The weekend’s openers were much ado about nothing. J-Lo’s new baby, “The Back-Up Plan,” opened with a tepid $12 million in second place. The woman-does-what-she-wants-only-to-find-completion-through-a-man rom-com offered audiences nothing they hadn’t seen before, and is a middle-of-the-line opener for Lopez. The ensemble-that-nobody-cares-for action pic “The Losers,” starring Zoe Saldana, Jeffrey Dean Morgan, Chris Evans and Idris “Forever Stringer Bell” Elba opened to a paltry $9 million in fourth place. It probably won’t make back its $25 million budget, and six months from now, the world will have entirely forgotten the film’s existence.
Disney tries again to re-create the box office success it had with last year’s “Planet Earth” knockoff “Earth” with the more watered-down “Oceans.” It opened with $6 million, which is good for a documentary but bad for a film with an $80 million price tag.
Last weekend’s big openers both lost more than half their business, with “Kick-Ass” dropping from first to fifth place with a $9 million take and the shot-for-shot remake “Death at a Funeral” making $8 million.
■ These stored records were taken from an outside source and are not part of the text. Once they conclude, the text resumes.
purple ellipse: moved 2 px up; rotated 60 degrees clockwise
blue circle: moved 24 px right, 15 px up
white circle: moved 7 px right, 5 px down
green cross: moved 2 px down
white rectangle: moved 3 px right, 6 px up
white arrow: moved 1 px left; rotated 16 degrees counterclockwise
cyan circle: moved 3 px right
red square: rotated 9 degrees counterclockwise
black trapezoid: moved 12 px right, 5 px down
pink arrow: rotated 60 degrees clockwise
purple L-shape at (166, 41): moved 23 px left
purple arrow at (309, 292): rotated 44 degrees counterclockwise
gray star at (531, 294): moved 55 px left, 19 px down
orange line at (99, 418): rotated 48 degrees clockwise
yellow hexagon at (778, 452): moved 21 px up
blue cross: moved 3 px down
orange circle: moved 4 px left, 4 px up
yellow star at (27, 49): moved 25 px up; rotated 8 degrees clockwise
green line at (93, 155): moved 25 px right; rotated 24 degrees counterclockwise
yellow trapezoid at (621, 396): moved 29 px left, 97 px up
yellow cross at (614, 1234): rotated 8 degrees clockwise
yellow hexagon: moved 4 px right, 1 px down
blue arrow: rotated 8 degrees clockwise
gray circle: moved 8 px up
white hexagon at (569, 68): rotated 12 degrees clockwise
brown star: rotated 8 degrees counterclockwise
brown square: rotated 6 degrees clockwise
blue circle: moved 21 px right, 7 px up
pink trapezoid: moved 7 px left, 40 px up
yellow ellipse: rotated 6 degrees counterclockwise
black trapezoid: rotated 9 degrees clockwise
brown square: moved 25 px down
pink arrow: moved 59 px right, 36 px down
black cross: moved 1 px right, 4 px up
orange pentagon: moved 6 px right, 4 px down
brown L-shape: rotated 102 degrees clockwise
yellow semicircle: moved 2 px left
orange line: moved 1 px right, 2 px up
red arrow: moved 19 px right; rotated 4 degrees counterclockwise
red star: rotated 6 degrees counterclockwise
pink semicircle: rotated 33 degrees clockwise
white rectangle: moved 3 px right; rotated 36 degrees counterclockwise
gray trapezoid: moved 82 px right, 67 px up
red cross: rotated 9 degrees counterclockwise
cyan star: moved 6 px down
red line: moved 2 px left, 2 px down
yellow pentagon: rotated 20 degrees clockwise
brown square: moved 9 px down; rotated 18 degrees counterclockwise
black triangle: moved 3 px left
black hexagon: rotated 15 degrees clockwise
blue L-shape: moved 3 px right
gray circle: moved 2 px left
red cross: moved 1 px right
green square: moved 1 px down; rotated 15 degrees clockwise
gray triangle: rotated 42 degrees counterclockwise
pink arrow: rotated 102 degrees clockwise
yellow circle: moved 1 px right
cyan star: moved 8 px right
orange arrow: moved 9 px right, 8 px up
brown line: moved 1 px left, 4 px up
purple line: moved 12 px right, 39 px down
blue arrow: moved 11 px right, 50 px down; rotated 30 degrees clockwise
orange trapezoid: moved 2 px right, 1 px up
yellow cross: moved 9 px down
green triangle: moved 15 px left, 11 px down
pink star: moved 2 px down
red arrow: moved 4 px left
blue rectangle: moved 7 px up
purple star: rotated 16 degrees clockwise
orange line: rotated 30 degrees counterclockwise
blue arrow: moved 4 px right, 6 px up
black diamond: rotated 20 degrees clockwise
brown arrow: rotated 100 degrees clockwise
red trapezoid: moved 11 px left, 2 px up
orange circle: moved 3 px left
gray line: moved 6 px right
Both have crossed their modest budgets ($30 million for “Kick-Ass,” $21 million for “Death”), but neither can be considered a big successes based off their hype and casts. “The Joneses,” Roadside Attractions' satire on big-business consumerism starring David Duchovny and Demi Moore, dropped 42% in its second weekend, and has amassed almost $1 million in 193 theaters over 10 days.
Street artist Banksy’s new documentary, “Exit Through the Gift Shop,” has earned some of the best reviews of the year and continues to hold its own in very limited release, grossing $149,000 in 11 theaters for the best per-theater-average of the weekend, more than $13,000. The movie that won Best Foreign Language film, “The Secret in Their Eyes,” continued its success, adding 23 theaters to bring its total to 33, and jumping 123% with a $372,000 weekend, good for an $11,723 PTA. It has a hair more than $600,000 in the bank after 10 days.
In 3D news, “Clash of the Titans” is starting to lose steam, losing more than 300 theaters and dropping 42% in its fourth weekend, grossing $9 million for a sixth place finish. It has turned a profit for Warner Brothers, but hopefully its middle-of-the-line success ($145 million against a $125 million budget in four weeks) is an indicator that 3D isn’t here to stay. But that’s probably a useless hope. “Alice in Wonderland” grossed $2 million and now stands at $327 million after eight weeks. After its $116 million weekend opening, there was a chance it could be the year’s biggest film. With it running out of gas quickly and “Iron Man 2,” “Harry Potter and the Deathly Hallows: Part One,” and “Toy Story 3” all still due to hit theaters, the likelihood of it standing atop the pile when January 1, 2011 rolls around isn’t good.
May 3, 2010 at 4:47 PM
Dragon was an absolute delight for parent and child in my house. Took my 10 year old, and after eating 1/2 a bucket of popcorn, he almost tosed his cookies at some of the excellant 3d flying effects. LOL. Can't wait to see it again.